WHAT YOU HAVE TO DO
Leave the pictures out, and transcribe the material below exactly from the line with "Em um app cristão, o" to the line with "standardmäßig nicht veröffentlicht.", both lines included.
------------------------------
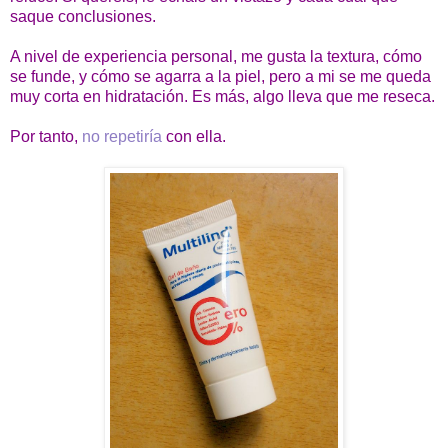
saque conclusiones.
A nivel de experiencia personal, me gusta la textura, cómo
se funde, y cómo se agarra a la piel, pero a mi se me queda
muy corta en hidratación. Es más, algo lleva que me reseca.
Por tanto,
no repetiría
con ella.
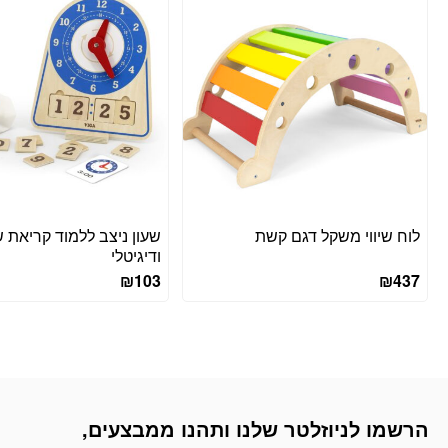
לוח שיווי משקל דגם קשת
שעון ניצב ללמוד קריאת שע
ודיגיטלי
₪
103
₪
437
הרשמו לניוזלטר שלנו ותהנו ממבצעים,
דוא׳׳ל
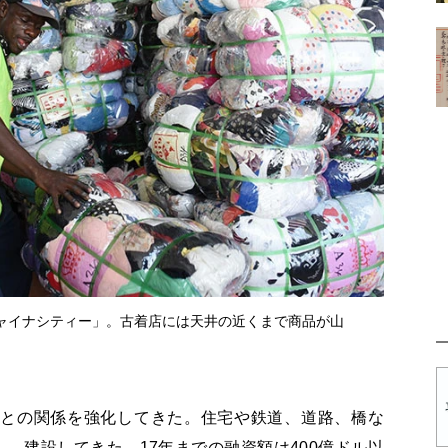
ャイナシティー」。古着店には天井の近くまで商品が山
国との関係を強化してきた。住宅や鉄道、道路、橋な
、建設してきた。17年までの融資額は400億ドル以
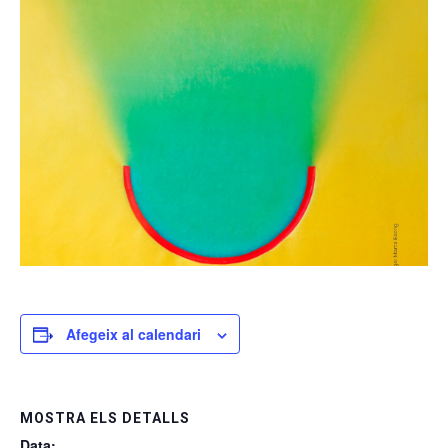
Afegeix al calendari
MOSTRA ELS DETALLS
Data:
------------------------------
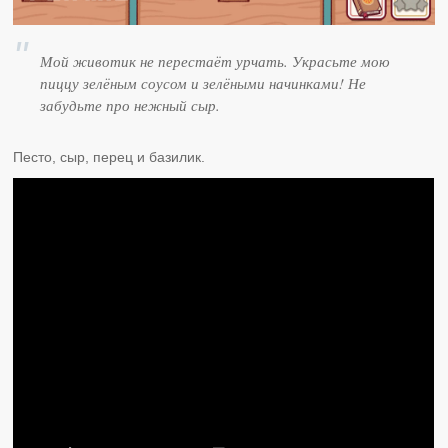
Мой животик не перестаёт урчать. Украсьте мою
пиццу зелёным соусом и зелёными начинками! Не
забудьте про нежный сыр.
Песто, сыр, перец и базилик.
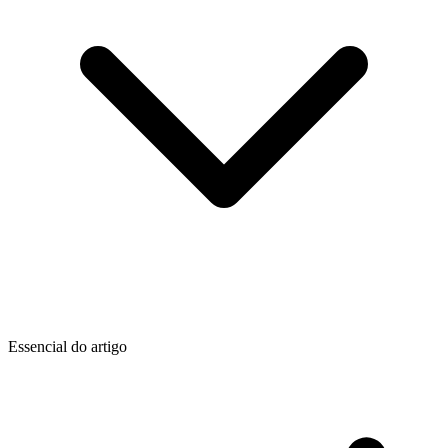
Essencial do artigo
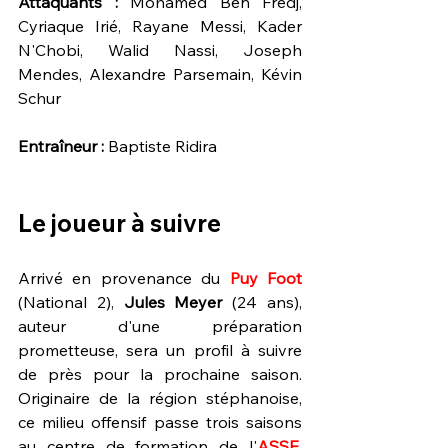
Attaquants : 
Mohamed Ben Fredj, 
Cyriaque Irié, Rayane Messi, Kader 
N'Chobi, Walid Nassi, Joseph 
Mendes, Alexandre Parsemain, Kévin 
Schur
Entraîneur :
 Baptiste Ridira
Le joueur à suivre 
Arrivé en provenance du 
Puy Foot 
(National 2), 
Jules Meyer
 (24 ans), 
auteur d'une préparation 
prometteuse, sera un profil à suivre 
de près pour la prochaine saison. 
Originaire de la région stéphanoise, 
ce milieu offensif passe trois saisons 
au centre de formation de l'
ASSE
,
------------------------------
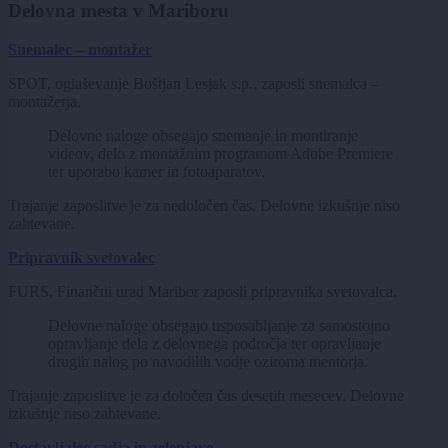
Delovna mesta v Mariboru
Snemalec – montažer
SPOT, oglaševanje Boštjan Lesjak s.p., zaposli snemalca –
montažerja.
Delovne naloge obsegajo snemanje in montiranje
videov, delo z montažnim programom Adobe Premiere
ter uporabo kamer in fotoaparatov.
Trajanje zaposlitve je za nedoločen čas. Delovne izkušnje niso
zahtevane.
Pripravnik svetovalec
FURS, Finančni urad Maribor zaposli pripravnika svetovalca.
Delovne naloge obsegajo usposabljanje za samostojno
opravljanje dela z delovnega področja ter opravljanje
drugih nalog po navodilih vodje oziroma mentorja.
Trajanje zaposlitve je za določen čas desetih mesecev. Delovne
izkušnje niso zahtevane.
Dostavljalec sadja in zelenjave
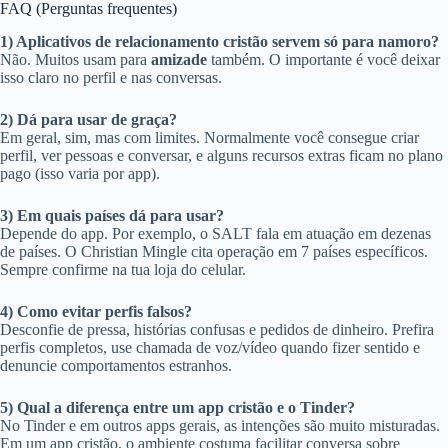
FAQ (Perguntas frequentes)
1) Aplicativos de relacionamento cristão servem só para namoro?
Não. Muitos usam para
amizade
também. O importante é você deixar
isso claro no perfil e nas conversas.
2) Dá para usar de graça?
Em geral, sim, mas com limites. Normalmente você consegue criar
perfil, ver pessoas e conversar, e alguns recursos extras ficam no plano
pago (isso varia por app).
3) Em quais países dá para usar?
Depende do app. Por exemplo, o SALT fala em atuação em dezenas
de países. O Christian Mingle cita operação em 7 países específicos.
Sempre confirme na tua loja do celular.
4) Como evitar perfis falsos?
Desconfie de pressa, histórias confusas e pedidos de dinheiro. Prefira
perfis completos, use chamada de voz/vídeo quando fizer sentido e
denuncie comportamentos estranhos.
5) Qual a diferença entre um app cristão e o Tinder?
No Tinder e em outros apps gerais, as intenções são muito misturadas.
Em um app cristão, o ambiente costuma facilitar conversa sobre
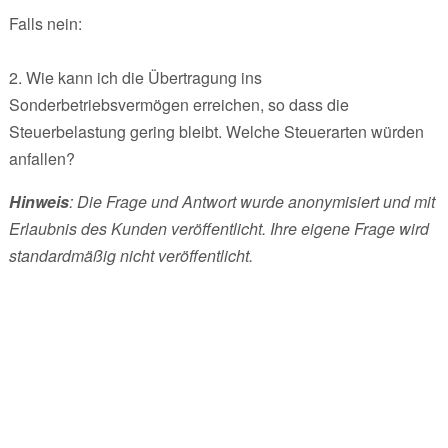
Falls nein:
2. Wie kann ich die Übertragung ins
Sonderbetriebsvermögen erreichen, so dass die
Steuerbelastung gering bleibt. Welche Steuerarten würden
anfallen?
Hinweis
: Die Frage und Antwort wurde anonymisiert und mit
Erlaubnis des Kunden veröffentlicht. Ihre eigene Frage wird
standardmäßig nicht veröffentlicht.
------------------------------
FINAL ANSWER
Em um app cristão, o ambiente costuma facilitar conversa sobre
Falls nein:
2. Wie kann ich die Übertragung ins
Sonderbetriebsvermögen erreichen, so dass die
Steuerbelastung gering bleibt. Welche Steuerarten würden
anfallen?
Hinweis
: Die Frage und Antwort wurde anonymisiert und mit
Erlaubnis des Kunden veröffentlicht. Ihre eigene Frage wird
standardmäßig nicht veröffentlicht.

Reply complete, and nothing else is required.